Rating:
Genre:
Electronica
Release Date: 10/14/2008
After
NEU! broke up in 1975,
Klaus Dinger formed
La Düsseldorf with his brother
Thomas and
Hans Lampe, who had both contributed percussion on
NEU!'s swan song album.
NEU! always displayed a split personality, rooted in the conflicting temperaments and sensibilities of
Dinger and guitarist
Michael Rother, differences that were dramatized on the duo's final record, where
Rother's mellower, melodic atmospherics contrasted with
Dinger's anarchic, noisier inclinations. Recorded in 1975,
La Düsseldorf's self-titled debut effects something of a compromise between those two aesthetics. Built on driving beats and fleshed out with expansive synth coloring, the 13-minute
"Düsseldorf" is a grand, pop-friendly homage to
Dinger's home town.
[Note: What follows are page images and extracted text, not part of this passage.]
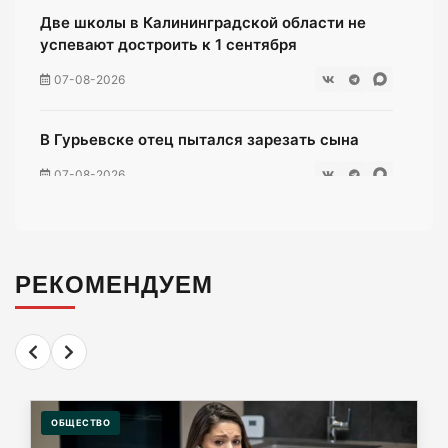
Две школы в Калининградской области не
успевают достроить к 1 сентября
07-08-2026
В Гурьевске отец пытался зарезать сына
07-08-2026
Жители многоэтажки на Зеленой мучаются
без воды уже неделю
РЕКОМЕНДУЕМ
07-08-2026
«Мираторг» загадил окрестности
Люблинского водохранилища тухлой
курятиной.
ОБЩЕСТВО
07-08-2026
Although its repetitive glide recalls
NEU!'s signature motorik groove, there's something more playful and joyous about Dinger's approach here, especially at the moments when the vocals venture briefly into mock operatics and a glammy piano hammers away. The title track involves similar sonic ingredients but puts them to more concise and aggressive use. As with
NEU!'s
"Hero" and
"After Eight," Dinger injects this song with a speedy, sloganeering rush that anticipates punk; at the same time, though, its incorporation of a soccer-crowd chant seems almost a prescient parody of the brainless variant of punk that would later turn the movement into self-caricature. Indeed, while
Dinger was punk
avant la lettre, he already had a foot in the post-punk era, something that's most evident on
"Silver Cloud" and
"Time." These tracks are more minimalist, looking forward to the pared-down, monochromatic austerity that would follow punk's color-cartoon demise. On
"Time," an oceanic ebb and flow and somber church-organ sounds eventually yield to a hypnotic, nodding pulse. The album's standout, the mesmerizing instrumental
"Silver Cloud," sees prominent synths and mechanical rhythms impart a cool electronic aura that certainly resonated with
Bowie and made its presence felt on his Berlin recordings.